3. Until the wave of military interventions in politics in many countries in Africa, which started in the 1960s, we embraced democracy as the post-colonial form of government. The constriction of the civic space, the emasculation of civil liberties by military authorities in many countries, most especially in West and Central Africa bred agitation by pro-democracy forces and civil society activists to demand for return of democratic leadership in the 90s.

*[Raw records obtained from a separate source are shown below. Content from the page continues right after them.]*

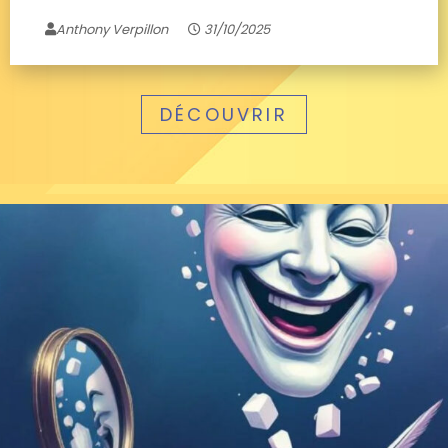
Anthony Verpillon
31/10/2025
DÉCOUVRIR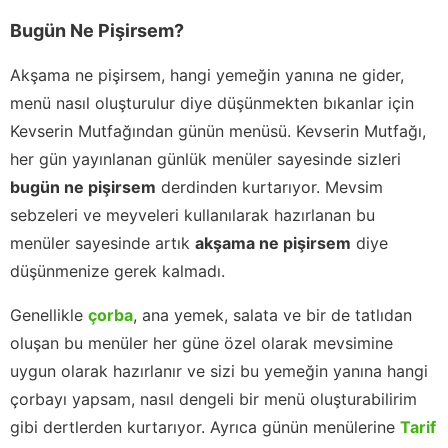
Bugün Ne Pişirsem?
Akşama ne pişirsem, hangi yemeğin yanına ne gider,
menü nasıl oluşturulur diye düşünmekten bıkanlar için
Kevserin Mutfağından günün menüsü. Kevserin Mutfağı,
her gün yayınlanan günlük menüler sayesinde sizleri
bugün ne pişirsem
derdinden kurtarıyor. Mevsim
sebzeleri ve meyveleri kullanılarak hazırlanan bu
menüler sayesinde artık
akşama ne pişirsem
diye
düşünmenize gerek kalmadı.
Genellikle
çorba
, ana yemek, salata ve bir de tatlıdan
oluşan bu menüler her güne özel olarak mevsimine
uygun olarak hazırlanır ve sizi bu yemeğin yanına hangi
çorbayı yapsam, nasıl dengeli bir menü oluşturabilirim
gibi dertlerden kurtarıyor. Ayrıca günün menülerine
Tarif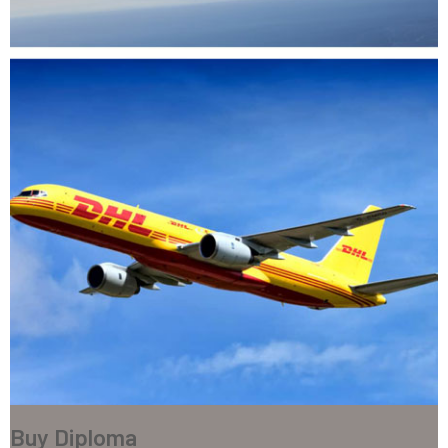
Buy Diploma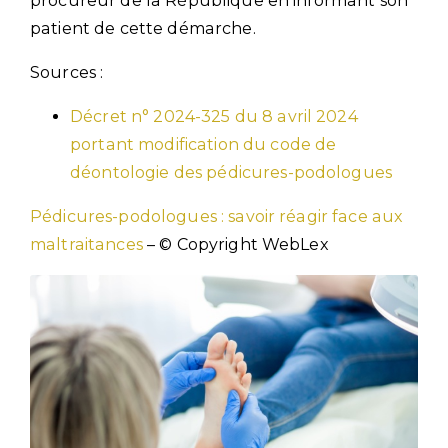
procureur de la République en informant son
patient de cette démarche.
Sources :
Décret n° 2024-325 du 8 avril 2024
portant modification du code de
déontologie des pédicures-podologues
Pédicures-podologues : savoir réagir face aux
maltraitances
– © Copyright WebLex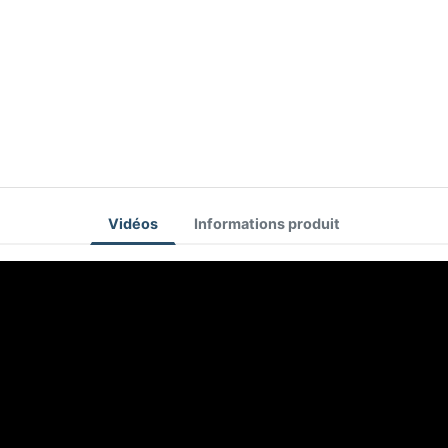
Vidéos
Informations produit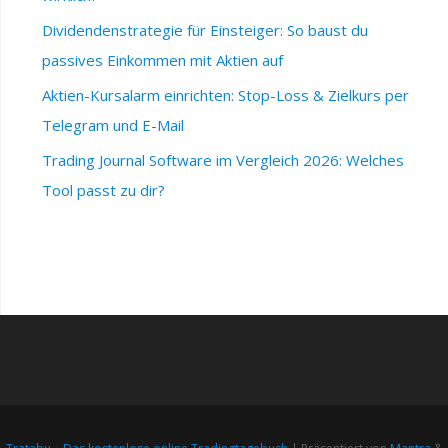
Dividendenstrategie für Einsteiger: So baust du
passives Einkommen mit Aktien auf
Aktien-Kursalarm einrichten: Stop-Loss & Zielkurs per
Telegram und E-Mail
Trading Journal Software im Vergleich 2026: Welches
Tool passt zu dir?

4. Here in Nigeria, the military first aborted the transition to democracy in 1993, The transition started with the election of members of parliament at the state and federal levels and the election of governors. But in July 1993, a free and fair presidential election held on 12 June of the same year was annulled, and the winner was incarcerated. Elected people were all sacked by the military. This triggered a pro-democracy struggle, during which many activists and I escaped into exile.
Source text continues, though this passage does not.